Little more than one year after Lina Pohl brainstormed ways to get landscape restoration efforts to go to scale (with the help of wine, though she says she would have preferred tequila) she stood at a podium in front of the United Nations General Assembly as they adopted her proposed U.N. Decade on Ecosystem Restoration (2021–2030), dedicating 10 years and a global summoning of financial, scientific, policy and hands-in-the-dirt efforts to bringing degraded ecosystems back to health.
“Ecosystem degradation leads to a loss of critical ecosystem services, adversely impacting the well-being of at least 3.2 billion people around the world and increasing, moreover, their vulnerability to the effects of climate change,” she said in her address to the Assembly from behind her thick-rimmed glasses. “Reversing this reality is possible, through actions in tune with nature.”
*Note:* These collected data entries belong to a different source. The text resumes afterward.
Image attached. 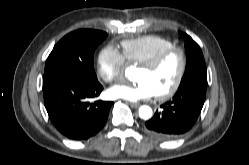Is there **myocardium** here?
Returning <instances> with one entry per match:
<instances>
[{"label":"myocardium","mask_w":249,"mask_h":165,"mask_svg":"<svg viewBox=\"0 0 249 165\" xmlns=\"http://www.w3.org/2000/svg\"><path fill=\"white\" fill-rule=\"evenodd\" d=\"M172 54H178L180 58V66L176 78L173 84L165 91L155 94L159 100H165L172 97L179 89L182 80L184 78L186 67H187V56L183 48L179 46H171L163 51H161L158 55H156L150 61H147L143 64H139V67L144 68L148 71L157 70L165 60L171 56Z\"/></svg>","instance_id":"myocardium-1"}]
</instances>
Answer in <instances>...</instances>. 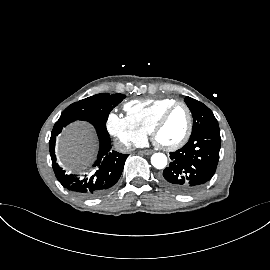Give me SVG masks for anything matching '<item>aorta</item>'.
Here are the masks:
<instances>
[{
	"instance_id": "aorta-1",
	"label": "aorta",
	"mask_w": 270,
	"mask_h": 270,
	"mask_svg": "<svg viewBox=\"0 0 270 270\" xmlns=\"http://www.w3.org/2000/svg\"><path fill=\"white\" fill-rule=\"evenodd\" d=\"M151 164L156 169H163L167 165V157L163 153H155L151 157Z\"/></svg>"
}]
</instances>
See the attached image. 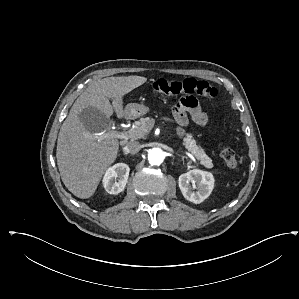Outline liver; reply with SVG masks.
Listing matches in <instances>:
<instances>
[{"label": "liver", "mask_w": 299, "mask_h": 299, "mask_svg": "<svg viewBox=\"0 0 299 299\" xmlns=\"http://www.w3.org/2000/svg\"><path fill=\"white\" fill-rule=\"evenodd\" d=\"M146 81L142 76L93 80L71 107L58 135L56 158L64 185L76 197L87 199L95 193L119 150L116 138L99 141L89 135L110 129L113 110L118 118L125 117L123 96Z\"/></svg>", "instance_id": "6515ba94"}]
</instances>
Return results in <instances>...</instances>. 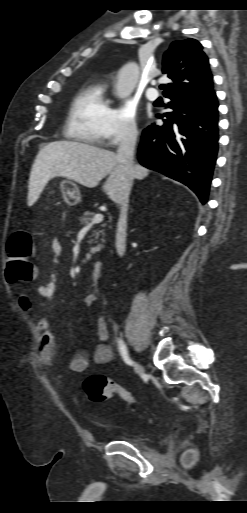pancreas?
I'll use <instances>...</instances> for the list:
<instances>
[{
  "label": "pancreas",
  "mask_w": 247,
  "mask_h": 513,
  "mask_svg": "<svg viewBox=\"0 0 247 513\" xmlns=\"http://www.w3.org/2000/svg\"><path fill=\"white\" fill-rule=\"evenodd\" d=\"M95 213L94 212H91V211H85L83 213L82 216L79 217V222L80 224L82 225H86L88 224L89 222L92 221L93 217H94ZM104 227V225H102ZM102 234V236L105 235V232H104V229L102 230H94L93 231V234H92V237H95L96 239L99 237V235ZM102 245H98L96 248L93 249V252H97L100 250Z\"/></svg>",
  "instance_id": "1"
}]
</instances>
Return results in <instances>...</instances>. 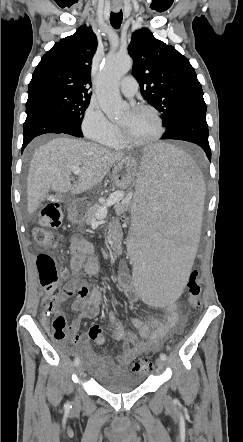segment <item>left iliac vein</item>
Returning <instances> with one entry per match:
<instances>
[{
  "label": "left iliac vein",
  "mask_w": 243,
  "mask_h": 442,
  "mask_svg": "<svg viewBox=\"0 0 243 442\" xmlns=\"http://www.w3.org/2000/svg\"><path fill=\"white\" fill-rule=\"evenodd\" d=\"M156 367L159 371H162L165 367L164 360L161 358L156 359Z\"/></svg>",
  "instance_id": "obj_1"
}]
</instances>
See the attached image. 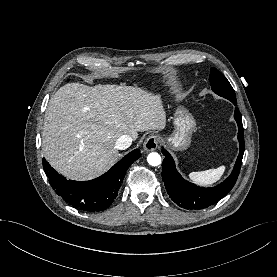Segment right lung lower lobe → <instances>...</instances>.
<instances>
[{
    "mask_svg": "<svg viewBox=\"0 0 277 277\" xmlns=\"http://www.w3.org/2000/svg\"><path fill=\"white\" fill-rule=\"evenodd\" d=\"M141 156L140 150L127 154L107 173L90 181H72L59 175L46 160L43 168L52 188L71 206L86 212L107 209L117 197L128 167Z\"/></svg>",
    "mask_w": 277,
    "mask_h": 277,
    "instance_id": "right-lung-lower-lobe-1",
    "label": "right lung lower lobe"
}]
</instances>
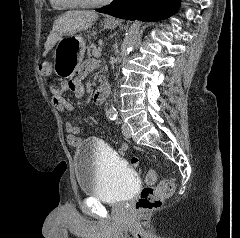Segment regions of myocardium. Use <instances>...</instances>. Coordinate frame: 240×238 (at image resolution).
<instances>
[{"mask_svg":"<svg viewBox=\"0 0 240 238\" xmlns=\"http://www.w3.org/2000/svg\"><path fill=\"white\" fill-rule=\"evenodd\" d=\"M111 1L112 0H98L96 2H91V3L68 1V5L72 7H79V8H95V7L104 6L110 3Z\"/></svg>","mask_w":240,"mask_h":238,"instance_id":"obj_1","label":"myocardium"}]
</instances>
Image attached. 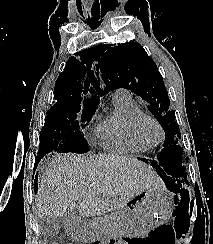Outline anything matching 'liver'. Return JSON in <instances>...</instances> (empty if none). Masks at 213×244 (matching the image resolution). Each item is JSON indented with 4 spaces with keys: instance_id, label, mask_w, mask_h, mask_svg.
<instances>
[{
    "instance_id": "6515ba94",
    "label": "liver",
    "mask_w": 213,
    "mask_h": 244,
    "mask_svg": "<svg viewBox=\"0 0 213 244\" xmlns=\"http://www.w3.org/2000/svg\"><path fill=\"white\" fill-rule=\"evenodd\" d=\"M160 186L154 169L134 157L58 154L39 174L36 207L39 217L64 218L75 207L80 216L95 217Z\"/></svg>"
}]
</instances>
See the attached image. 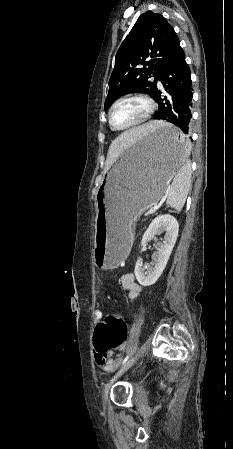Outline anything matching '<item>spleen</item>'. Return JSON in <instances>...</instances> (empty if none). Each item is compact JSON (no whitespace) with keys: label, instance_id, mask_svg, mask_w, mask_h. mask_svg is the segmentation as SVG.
Wrapping results in <instances>:
<instances>
[{"label":"spleen","instance_id":"3e777b00","mask_svg":"<svg viewBox=\"0 0 233 449\" xmlns=\"http://www.w3.org/2000/svg\"><path fill=\"white\" fill-rule=\"evenodd\" d=\"M190 148V143H188L186 146L187 156L190 153ZM191 173L190 163L186 159L169 187L166 204L174 208L177 212L182 210L186 202L188 192L191 188Z\"/></svg>","mask_w":233,"mask_h":449}]
</instances>
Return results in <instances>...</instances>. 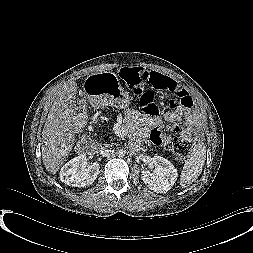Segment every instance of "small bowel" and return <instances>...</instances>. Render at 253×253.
Returning <instances> with one entry per match:
<instances>
[{
    "instance_id": "small-bowel-1",
    "label": "small bowel",
    "mask_w": 253,
    "mask_h": 253,
    "mask_svg": "<svg viewBox=\"0 0 253 253\" xmlns=\"http://www.w3.org/2000/svg\"><path fill=\"white\" fill-rule=\"evenodd\" d=\"M161 77H163L170 86L180 89L177 81L174 79L162 75L157 72H153ZM186 93V92H185ZM125 119L129 123V125L133 128V130L138 134H148L151 141L156 145H168L171 141L170 137L164 135L161 132L162 129V120L159 118H151L145 115H141L135 111H129L125 114ZM163 119L166 122H169L174 125V130L177 133H183L184 128L180 127L178 124L180 121L185 120L187 125V131L191 130V128L196 127L198 125V115L196 112L189 109H179L176 111H168L163 115Z\"/></svg>"
}]
</instances>
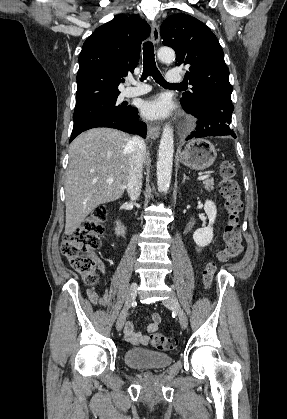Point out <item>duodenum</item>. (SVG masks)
<instances>
[{"label": "duodenum", "instance_id": "410a0bca", "mask_svg": "<svg viewBox=\"0 0 287 419\" xmlns=\"http://www.w3.org/2000/svg\"><path fill=\"white\" fill-rule=\"evenodd\" d=\"M115 230H116V233L120 236H123L125 234L126 226L121 218H117L116 223H115Z\"/></svg>", "mask_w": 287, "mask_h": 419}]
</instances>
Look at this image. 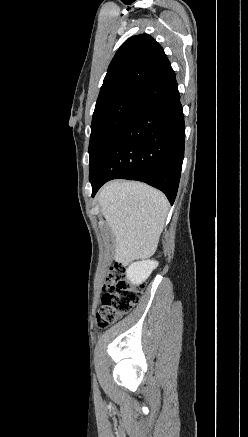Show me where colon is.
<instances>
[{
  "label": "colon",
  "instance_id": "colon-1",
  "mask_svg": "<svg viewBox=\"0 0 248 437\" xmlns=\"http://www.w3.org/2000/svg\"><path fill=\"white\" fill-rule=\"evenodd\" d=\"M143 286L132 285L126 276V265L111 267L106 276L101 295L100 308L96 315L97 326L107 328L128 314L140 301Z\"/></svg>",
  "mask_w": 248,
  "mask_h": 437
}]
</instances>
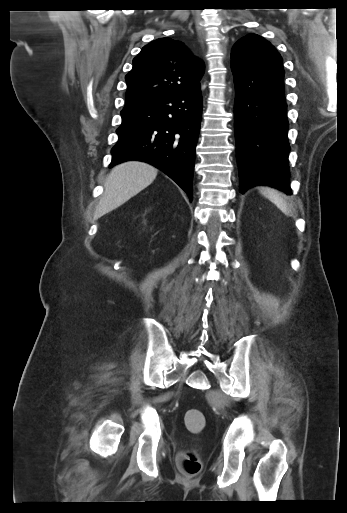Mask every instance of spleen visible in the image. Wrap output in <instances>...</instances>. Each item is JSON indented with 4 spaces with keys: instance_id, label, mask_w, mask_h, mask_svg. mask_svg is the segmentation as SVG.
Here are the masks:
<instances>
[{
    "instance_id": "1",
    "label": "spleen",
    "mask_w": 347,
    "mask_h": 513,
    "mask_svg": "<svg viewBox=\"0 0 347 513\" xmlns=\"http://www.w3.org/2000/svg\"><path fill=\"white\" fill-rule=\"evenodd\" d=\"M261 194L268 198L271 202H273L284 214H289L290 210L286 203V201L283 199V197L280 196V194L271 188L263 187L261 188Z\"/></svg>"
}]
</instances>
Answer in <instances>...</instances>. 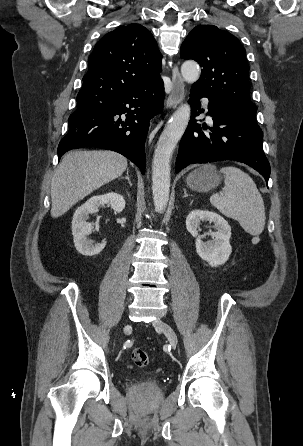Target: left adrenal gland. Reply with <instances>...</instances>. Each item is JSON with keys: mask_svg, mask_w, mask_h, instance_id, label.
<instances>
[{"mask_svg": "<svg viewBox=\"0 0 303 446\" xmlns=\"http://www.w3.org/2000/svg\"><path fill=\"white\" fill-rule=\"evenodd\" d=\"M183 192H184V196H183V198H186V197H188V196H192V195H188V194H187L186 189H183Z\"/></svg>", "mask_w": 303, "mask_h": 446, "instance_id": "1", "label": "left adrenal gland"}]
</instances>
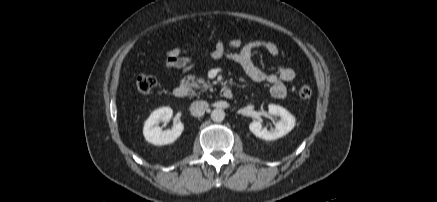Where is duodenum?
Segmentation results:
<instances>
[{
    "mask_svg": "<svg viewBox=\"0 0 437 202\" xmlns=\"http://www.w3.org/2000/svg\"><path fill=\"white\" fill-rule=\"evenodd\" d=\"M186 94V88L182 85H178L173 89V95L177 99H183ZM222 95L226 99H232L234 97V91L230 88H226L223 90Z\"/></svg>",
    "mask_w": 437,
    "mask_h": 202,
    "instance_id": "duodenum-1",
    "label": "duodenum"
}]
</instances>
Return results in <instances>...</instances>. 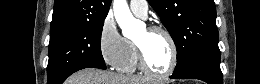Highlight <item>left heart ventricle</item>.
<instances>
[{
    "instance_id": "obj_1",
    "label": "left heart ventricle",
    "mask_w": 260,
    "mask_h": 84,
    "mask_svg": "<svg viewBox=\"0 0 260 84\" xmlns=\"http://www.w3.org/2000/svg\"><path fill=\"white\" fill-rule=\"evenodd\" d=\"M136 42L142 47L148 66L156 72L168 69L171 49L167 38L160 32L149 33L146 29Z\"/></svg>"
}]
</instances>
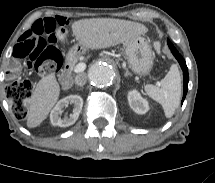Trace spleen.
I'll use <instances>...</instances> for the list:
<instances>
[{
  "label": "spleen",
  "instance_id": "obj_1",
  "mask_svg": "<svg viewBox=\"0 0 215 183\" xmlns=\"http://www.w3.org/2000/svg\"><path fill=\"white\" fill-rule=\"evenodd\" d=\"M147 95L160 103L166 117H171L180 104L181 76L176 64L171 65L169 72L156 85L144 87Z\"/></svg>",
  "mask_w": 215,
  "mask_h": 183
}]
</instances>
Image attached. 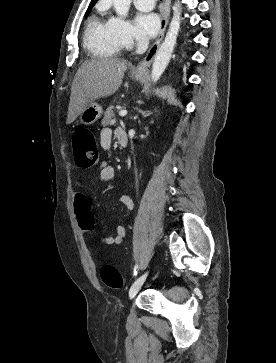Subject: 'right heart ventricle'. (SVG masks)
Segmentation results:
<instances>
[{"mask_svg":"<svg viewBox=\"0 0 276 363\" xmlns=\"http://www.w3.org/2000/svg\"><path fill=\"white\" fill-rule=\"evenodd\" d=\"M84 47L94 57L107 58L117 55L122 48V44L110 20H103L93 16L85 30Z\"/></svg>","mask_w":276,"mask_h":363,"instance_id":"obj_1","label":"right heart ventricle"}]
</instances>
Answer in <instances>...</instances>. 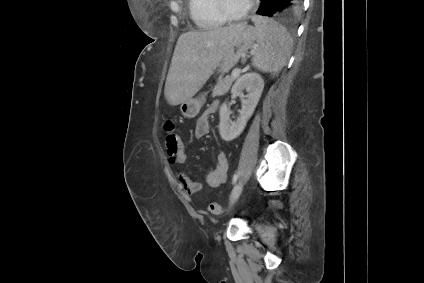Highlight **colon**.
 Instances as JSON below:
<instances>
[{
    "instance_id": "obj_1",
    "label": "colon",
    "mask_w": 424,
    "mask_h": 283,
    "mask_svg": "<svg viewBox=\"0 0 424 283\" xmlns=\"http://www.w3.org/2000/svg\"><path fill=\"white\" fill-rule=\"evenodd\" d=\"M165 144L171 148L170 154L180 153L182 151L183 142L180 136L176 133V126L172 120H167L164 124ZM208 210L212 214L221 215L223 208L217 203H210Z\"/></svg>"
}]
</instances>
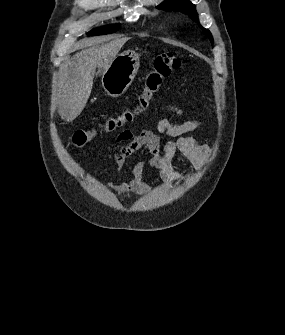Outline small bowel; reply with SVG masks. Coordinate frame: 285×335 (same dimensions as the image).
Segmentation results:
<instances>
[{
	"label": "small bowel",
	"mask_w": 285,
	"mask_h": 335,
	"mask_svg": "<svg viewBox=\"0 0 285 335\" xmlns=\"http://www.w3.org/2000/svg\"><path fill=\"white\" fill-rule=\"evenodd\" d=\"M164 109L181 117H187V112L177 104L169 103ZM201 123L198 120L187 118L180 124L170 122L165 118H158L156 127L159 133L177 138L174 142L161 144L159 136L149 129L125 130L118 134L116 142H127L120 147L114 156V161L120 169L126 168L127 158L138 151H145L151 155L150 159L137 163L130 170V177L112 188L120 196H143L147 193V185L143 179V170L150 166L160 171L161 177L167 183L179 181L181 177L177 174L174 160L181 155L194 167L202 168L209 155L210 149L199 144L189 134L198 130Z\"/></svg>",
	"instance_id": "small-bowel-1"
}]
</instances>
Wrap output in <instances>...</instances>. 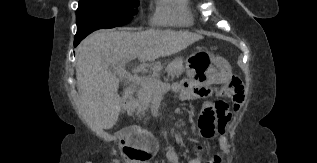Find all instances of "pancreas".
Returning <instances> with one entry per match:
<instances>
[{
  "mask_svg": "<svg viewBox=\"0 0 317 163\" xmlns=\"http://www.w3.org/2000/svg\"><path fill=\"white\" fill-rule=\"evenodd\" d=\"M151 67L153 74L145 78L148 81L146 84L140 85L137 91L138 99L128 108L130 114L135 112L137 116L144 115L145 111L149 108L151 102L157 95L158 90L156 89L154 82L158 80L160 75L159 68L162 66L159 62H156L153 63ZM166 70L169 77H179L185 70L183 60L181 58H175L168 64Z\"/></svg>",
  "mask_w": 317,
  "mask_h": 163,
  "instance_id": "pancreas-1",
  "label": "pancreas"
}]
</instances>
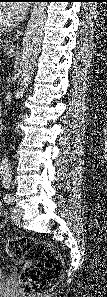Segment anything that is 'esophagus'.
I'll return each mask as SVG.
<instances>
[{"instance_id":"1","label":"esophagus","mask_w":107,"mask_h":297,"mask_svg":"<svg viewBox=\"0 0 107 297\" xmlns=\"http://www.w3.org/2000/svg\"><path fill=\"white\" fill-rule=\"evenodd\" d=\"M21 35H22V29L17 30V32L14 34L13 38L7 42L6 47L7 48H15V42Z\"/></svg>"}]
</instances>
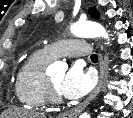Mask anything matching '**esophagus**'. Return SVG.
Segmentation results:
<instances>
[{"mask_svg":"<svg viewBox=\"0 0 133 118\" xmlns=\"http://www.w3.org/2000/svg\"><path fill=\"white\" fill-rule=\"evenodd\" d=\"M104 74H105V62H104L102 54L100 53L99 54V80H98L96 87L81 104L70 109L69 111L64 112L60 117L61 118L77 117L100 92L102 84H103V80H104Z\"/></svg>","mask_w":133,"mask_h":118,"instance_id":"34e87169","label":"esophagus"}]
</instances>
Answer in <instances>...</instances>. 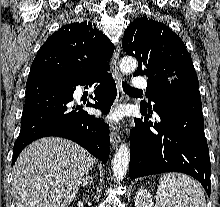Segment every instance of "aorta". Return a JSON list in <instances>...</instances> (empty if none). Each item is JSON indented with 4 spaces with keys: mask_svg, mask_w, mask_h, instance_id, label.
<instances>
[{
    "mask_svg": "<svg viewBox=\"0 0 220 207\" xmlns=\"http://www.w3.org/2000/svg\"><path fill=\"white\" fill-rule=\"evenodd\" d=\"M136 69L137 61L135 58L126 56L121 59L120 70L122 73H132ZM129 160L128 145L126 143H122L116 151L112 162L113 175L117 181H121L125 177L129 165Z\"/></svg>",
    "mask_w": 220,
    "mask_h": 207,
    "instance_id": "1",
    "label": "aorta"
}]
</instances>
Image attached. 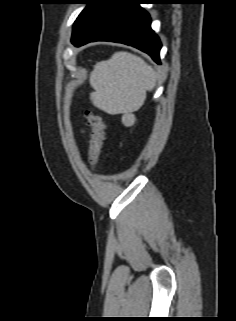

Having held numerous positions at environmental and social organizations in Mexico and El Salvador prior to serving as the latter’s Minister of the Environment and Natural Resources from 2014 to 2019, Pohl’s knowledge of the Latin American landscapes is now channeling into her latest role as a representative of the Food and Agriculture Organization of the United Nations in Mexico.
Moving ever forward, a half-year after the Decade’s adoption, she was back at the U.N. for Climate Week NYC, already urging the audience to hurry up and put the idea of the Decade into action. This effort should be led by women, “because we are more intelligent, obviously,” she said, to a round of applause.